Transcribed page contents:
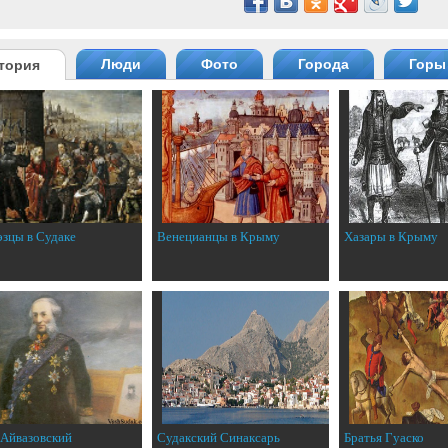
Люди
Фото
Города
Горы
тория
эзцы в Судаке
Венецианцы в Крыму
Хазары в Крыму
 Айвазовский
Судакский Синаксарь
Братья Гуаско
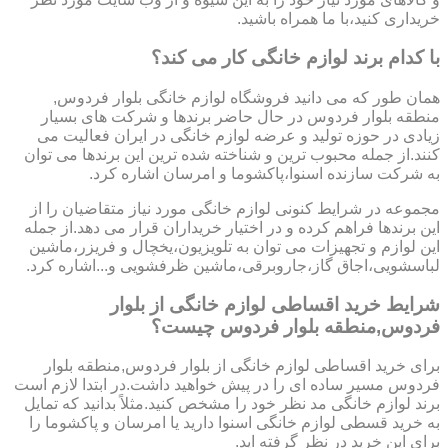
خریداری کنید،با ما همراه باشید.
با کدام برند لوازم خانگی کار می کند؟
همان طور که می دانید فروشگاه لوازم خانگی بلوار فردوس,
منطقه بلوار فردوس در حال حاضر برندها و شرکت های بسیار
زیادی در حوزه تولید و عرضه لوازم خانگی در ایران فعالیت می
کنند.از جمله محبوب ترین و شناخته شده ترین این برندها می توان
به شرکت سازنده اسنوا،پاکشوما و امرسان اشاره کرد.
مجموعه در شرایط کنونی لوازم خانگی مورد نیاز متقاضیان را از
این برندها فراهم کرده و در اختیار خریداران قرار می دهد.از جمله
این لوازم و تجهیزات می توان به تلویزیون،یخچال و فریزر،ماشین
لباسشویی،اجاق گاز،جاروبرقی،ماشین ظرفشویی و...اشاره کرد.
شرایط خرید اقساطی لوازم خانگی از بلوار
فردوس,منطقه بلوار فردوس چیست؟
برای خرید اقساطی لوازم خانگی از بلوار فردوس,منطقه بلوار
فردوس مسیر ساده ای را در پیش خواهید داشت.در ابتدا لازم است
برند لوازم خانگی مد نظر خود را مشخص کنید.مثلاً بدانید که تمایل
به خرید قسطی لوازم خانگی اسنوا دارید یا امرسان و پاکشوما را
برای این خرید در نظر گرفته اید.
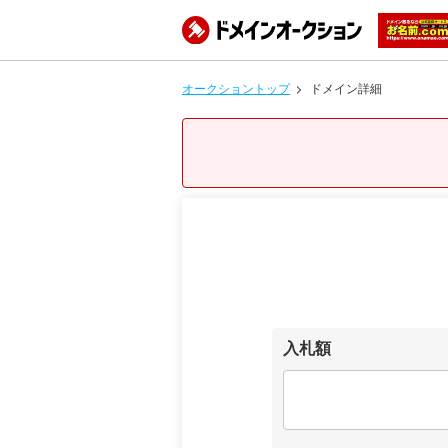
オークショントップ
ドメイン詳細
入札額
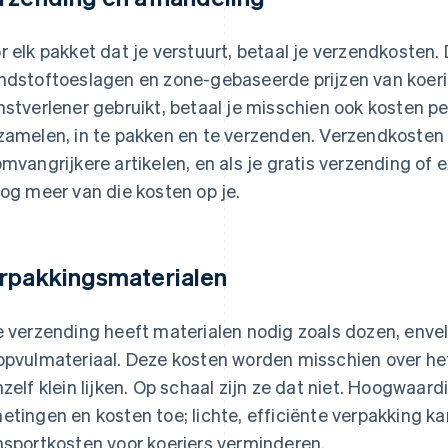
r elk pakket dat je verstuurt, betaal je verzendkosten
ndstoftoeslagen en zone-gebaseerde prijzen van koerier
nstverlener gebruikt, betaal je misschien ook kosten p
zamelen, in te pakken en te verzenden. Verzendkosten
omvangrijkere artikelen, en als je gratis verzending o
nog meer van die kosten op je.
rpakkingsmaterialen
e verzending heeft materialen nodig zoals dozen, envelo
opvulmateriaal. Deze kosten worden misschien over he
hzelf klein lijken. Op schaal zijn ze dat niet. Hoogwaar
etingen en kosten toe; lichte, efficiënte verpakking ka
nsportkosten voor koeriers verminderen.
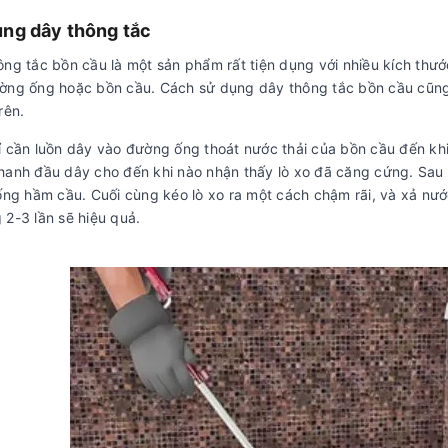
ng dây thông tắc
ng tắc bồn cầu là một sản phẩm rất tiện dụng với nhiều kích thướ
ờng ống hoặc bồn cầu. Cách sử dụng dây thông tắc bồn cầu cũng
rên.
ỉ cần luồn dây vào đường ống thoát nước thải của bồn cầu đến k
hanh đầu dây cho đến khi nào nhận thấy lò xo đã căng cứng. Sau
ống hầm cầu. Cuối cùng kéo lò xo ra một cách chậm rãi, và xả nước
 2-3 lần sẽ hiệu quả.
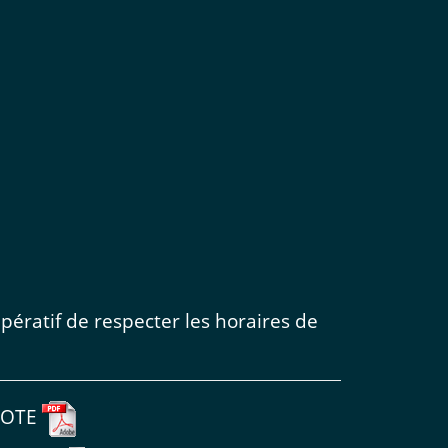
ératif de respecter les horaires de
ILOTE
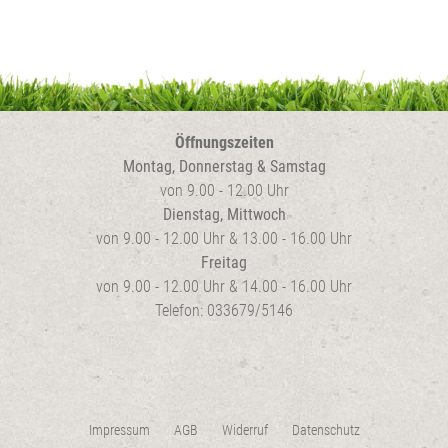
Öffnungszeiten
Montag, Donnerstag & Samstag
von 9.00 - 12.00 Uhr
Dienstag, Mittwoch
von 9.00 - 12.00 Uhr & 13.00 - 16.00 Uhr
Freitag
von 9.00 - 12.00 Uhr & 14.00 - 16.00 Uhr
Telefon: 033679/5146
Impressum
AGB
Widerruf
Datenschutz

**EXERCISE BRIEF:** If a line in the records above holds the string "جمله", copy it.

**EXPECTED ANSWER:**
کنند.از جمله محبوب ترین و شناخته شده ترین این برندها می توان
این برندها فراهم کرده و در اختیار خریداران قرار می دهد.از جمله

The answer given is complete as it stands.